Continued efforts were made among Cicero's friends at Rome to bring him back, with which he was not altogether contented. He argues the matter repeatedly with Atticus, not always in the best temper. His friends at Rome were, he thought, doing the matter amiss: they would fail, and he would still have to finish his days abroad. Atticus, in his way to Epirus, visits him at Dyrrachium, and he is sure that Atticus would not have left Rome but that the affair was hopeless. The reader of the correspondence is certainly led to the belief that Atticus must have been the most patient of friends; but he feels, at the same time, that Atticus would not have been patient had not Cicero been affectionate and true. The Consuls for the new year were Lentulus and Metellus Nepos. The former was Cicero's declared friend, and the other had already abandoned his enmity. Clodius was no longer Tribune, and Pompey had been brought to yield. The Senate were all but unanimous. But there was still life in Clodius and his party; and day dragged itself after day, and month after month, while Cicero still lingered at Dyrrachium, waiting till a bill should have been passed by the people. Pompey, who was never whole-hearted in anything, had declared that a bill voted by the people would be necessary. The bill at last was voted, on the 14th of August, and Cicero, who knew well what was being done at Rome, passed over from Dyrrachium to Brundisium on the same day, having been a year and four months absent from Rome. During the year b.c. 57, up to the time of his return, he wrote but three letters that have come to us—two very short notes to Atticus, in the first of which he declares that he will come over on the authority of a decree of the Senate, without waiting for a law. In the second he falls again into despair, declaring that everything is over. In the third he asks Metellus for his aid, telling the Consul that unless it be given soon the man for whom it is asked will no longer be living to receive it. Metellus did give the aid very cordially.
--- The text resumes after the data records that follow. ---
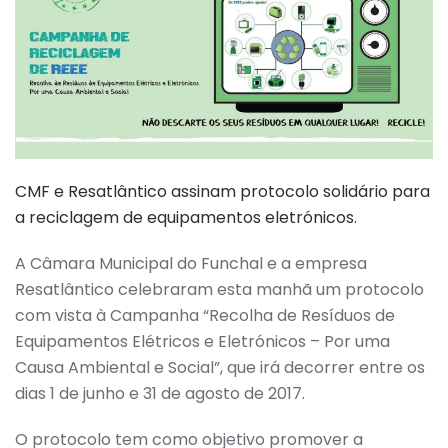
CMF e Resatlântico assinam protocolo solidário para
a reciclagem de equipamentos eletrónicos.
A Câmara Municipal do Funchal e a empresa
Resatlântico celebraram esta manhã um protocolo
com vista à Campanha “Recolha de Resíduos de
Equipamentos Elétricos e Eletrónicos – Por uma
Causa Ambiental e Social”, que irá decorrer entre os
dias 1 de junho e 31 de agosto de 2017.
O protocolo tem como objetivo promover a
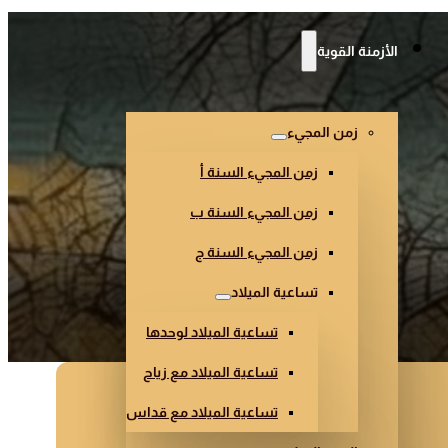
الأزمنة القوية
زمن المجيء
زمن المجيء السنة أ
زمن المجيء السنة ب
زمن المجيء السنة ج
تساعية الميلاد
تساعية الميلاد لوحدها
تساعية الميلاد مع زياح
تساعية الميلاد مع قداس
It has been remarked that Cicero did nothing for literature during his banishment, either by writing essays or preparing speeches; and it has been implied that the prostration of mind arising from his misfortunes must have been indeed complete, when a man whose general life was made marvellous by its fecundity had been repressed into silence. It should, however, be borne in mind that there could be no inducement for the writing of speeches when there was no opportunity of delivering them. As to his essays, including what we call his Philosophy and his Rhetoric, they who are familiar with his works will remember how apt he was, in all that he produced, to refer to the writings of others. He translates and he quotes, and he makes constant use of the arguments and illustrations of those who have gone before him. He was a man who rarely worked without the use of a library. When I think how impossible it would be for me to repeat this oft-told tale of Cicero's life without a crowd of books within reach of my hand, I can easily understand why Cicero was silent at Thessalonica and Dyrrachium. It has been remarked also by a modern critic that we find "in the letters from exile a carelessness and inaccuracy of expression which contrasts strongly with the style of his happier days." I will not for a moment put my judgment in such a matter in opposition to that of Mr. Tyrrell—but I should myself have been inclined rather to say that the style of Cicero's letters varies constantly, being very different when used to Atticus, or to his brother, or to lighter friends such as Poetus and Trebatius; and very different again when business of state was in hand, as are his letters to Decimus Brutus, Cassius Brutus, and Plancus. To be correct in familiar letters is not to charm. A studied negligence is needed to make such work live to posterity—a grace of loose expression which may indeed have been made easy by use, but which is far from easy to the idle and unpractised writer. His sorrow, perhaps, required a style of its own. I have not felt my own untutored perception of the language to be offended by unfitting slovenliness in the expression of his grief.